In order to track responses, Skinner also developed a device known as a cumulative recorder. The device recorded responses as an upward movement of a line so that response rates could be read by looking at the slope of the line.

Reinforcement Schedules and its Working

We can find examples of operant conditioning at work all around us. Consider the case of children completing homework to earn a reward from a parent or teacher, or employees finishing projects to receive praise or promotions. Some more examples of operant conditioning in action:

  • If your child acts out during a shopping trip, you might give him a treat to get him to be quiet. Because you have positively reinforced the misbehaviour, he will probably be more likely to act out again in the future in order to receive another treat.
  • After performing in a community theatre play, you receive applause from the audience. This acts as a positive reinforcer inspiring you to try out for more performance roles.
  • You train your dog to fetch by offering him praise and a part on the head whenever he performs the behaviour correctly.
  • A professor tells students that if they have perfect attendance all semester, then they do not have to take the final comprehensive exam. By removing an unpleasant stimulus (the final test) students are negatively reinforced to attend class regularly.
  • If you fail to hand in a project on time, your boss becomes angry and berates your performance in front of your co-workers. This acts as a positive punisher making it less likely that you will finish projects late in the future.
  • A teen girl does not clean up her room as she was asked, so her parents take away her phone for the rest of the day. This is an example of a negative punishment in which a positive stimulus is taken away.

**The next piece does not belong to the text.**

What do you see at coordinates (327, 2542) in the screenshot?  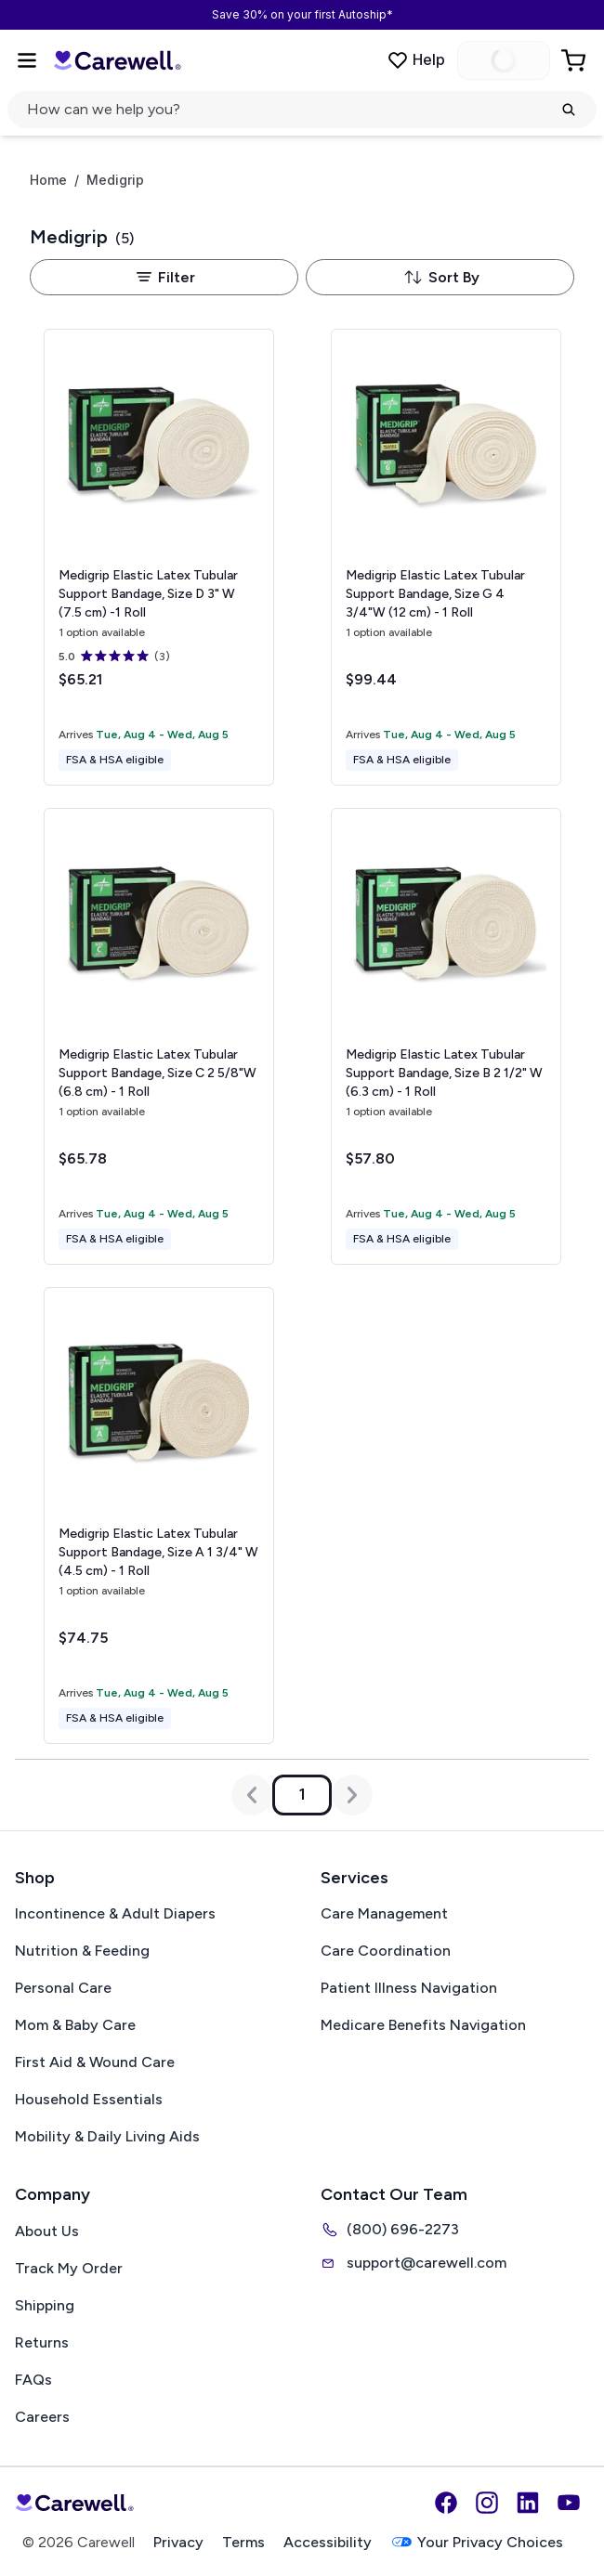 I see `Accessibility` at bounding box center [327, 2542].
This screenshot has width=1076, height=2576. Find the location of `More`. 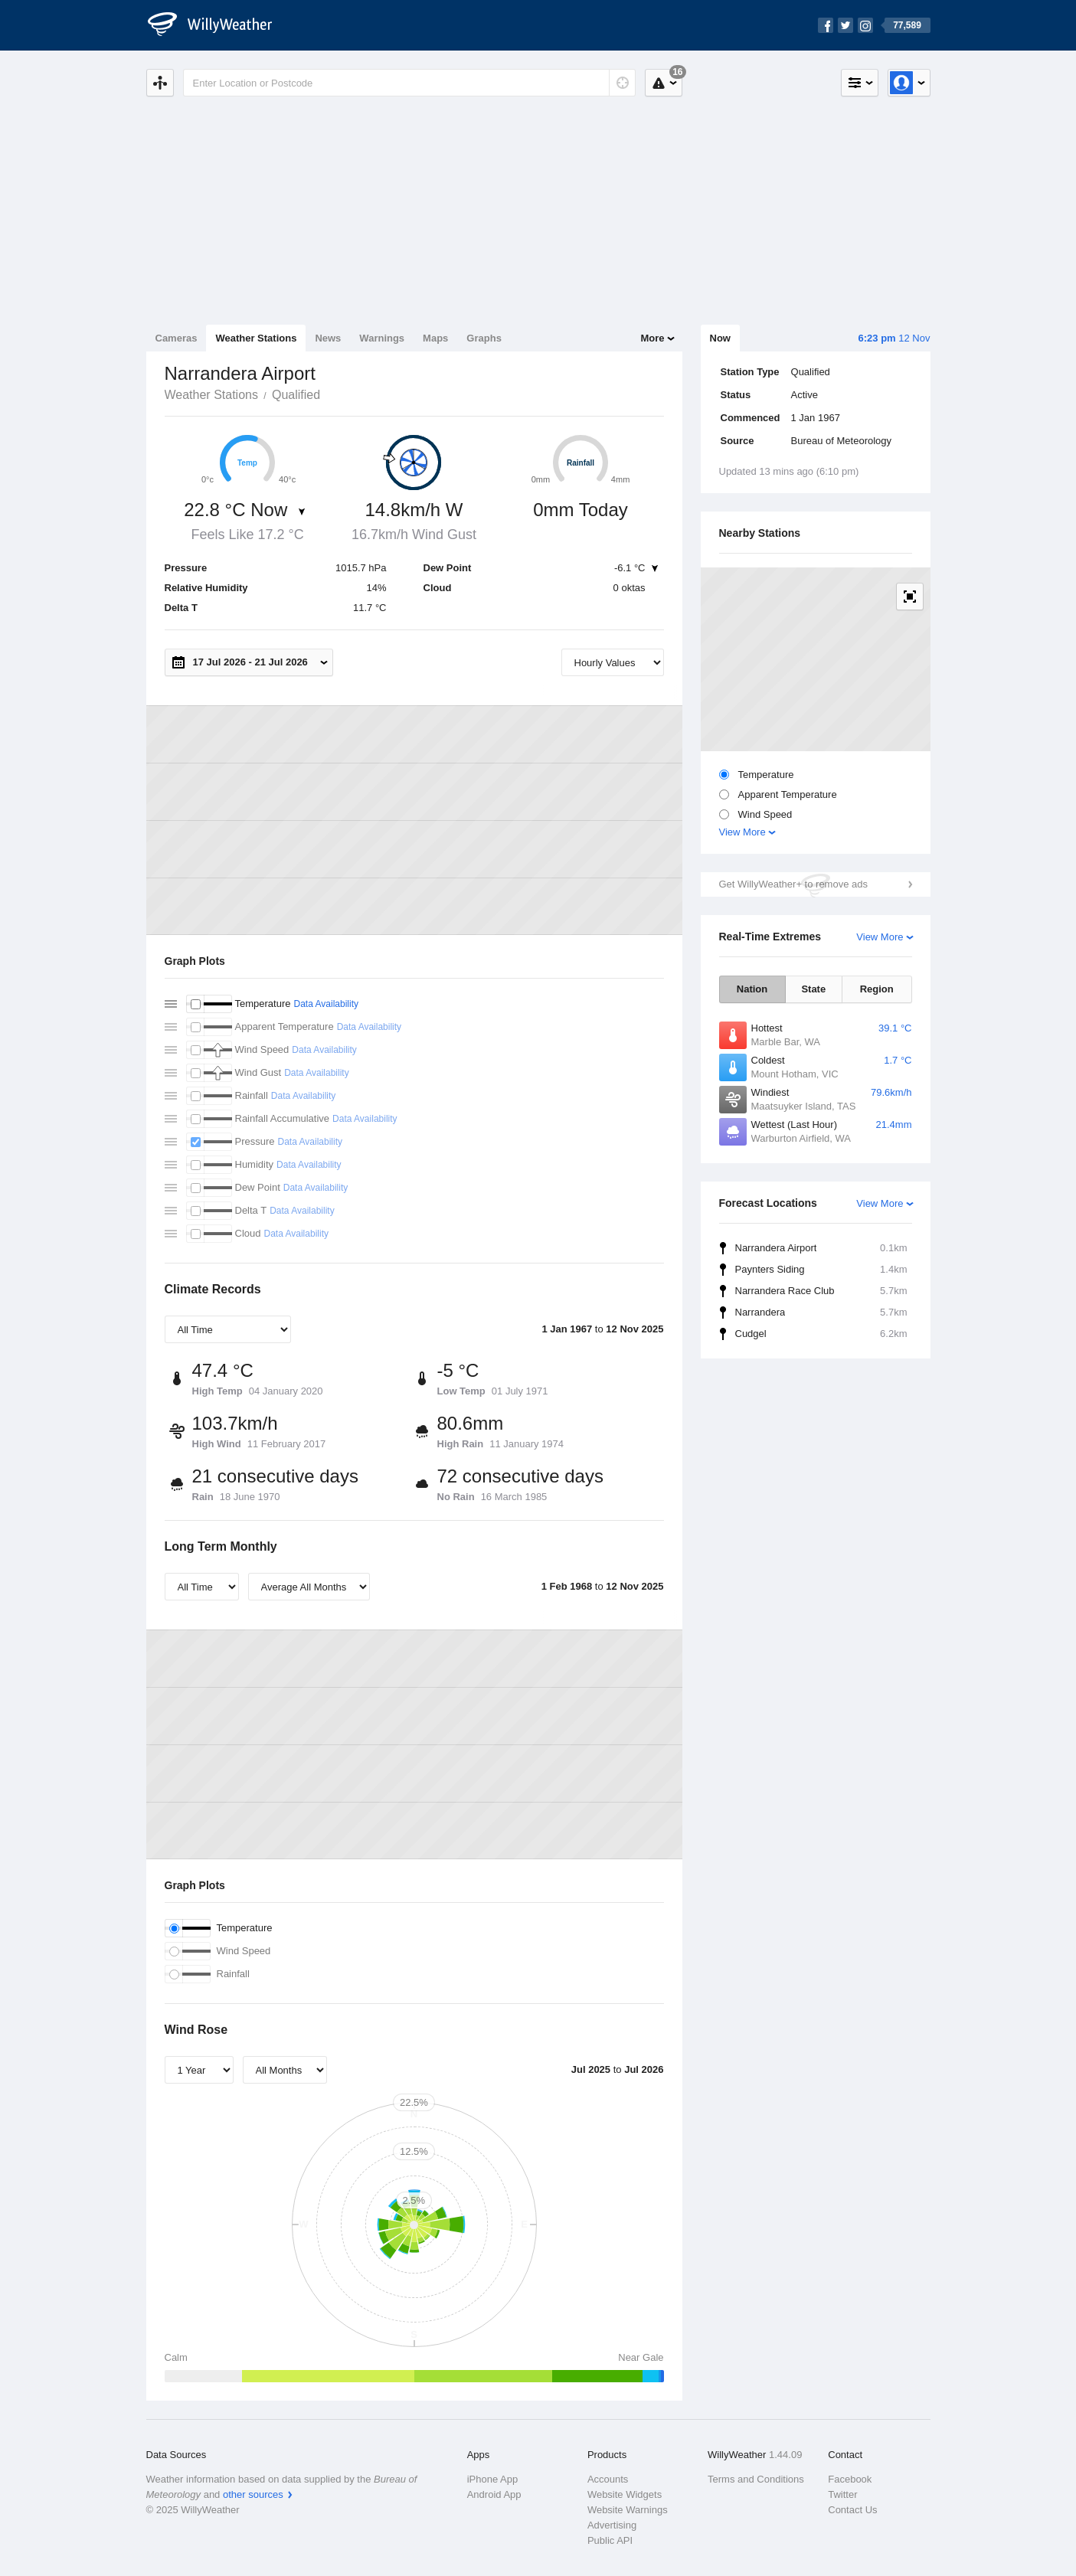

In some of these examples, the promise or possibility of rewards causes an increase in behaviour, but operant conditioning can also be used to decrease a behaviour. The removal of a desirable outcome or negative outcome application can be used to decrease or prevent undesirable behaviours. For example, a child may be told they will lose recess privileges if they talk out of turn in class. This potential for punishment may lead to a decrease in disruptive behaviours.


While behaviourism may have lost much of the dominance it held during the early part of the 20th-century, operant conditioning remains an important and often utilized tool in the learning and behaviour modification process. Sometimes natural consequences lead to changes in our behaviour. In other instances, rewards and punishments may be consciously doled out in order to create a change. Operant conditioning is something you may immediately recognize in your own life, whether it is in your approach to teaching your children good behaviour or in training the family dog to stop chewing on your favourite slippers. The important thing to remember is that with any type of learning, it can sometimes take time. Consider the type of reinforcement or punishment that may work best for your unique situation and assess which type of reinforcement schedule might lead to the best results.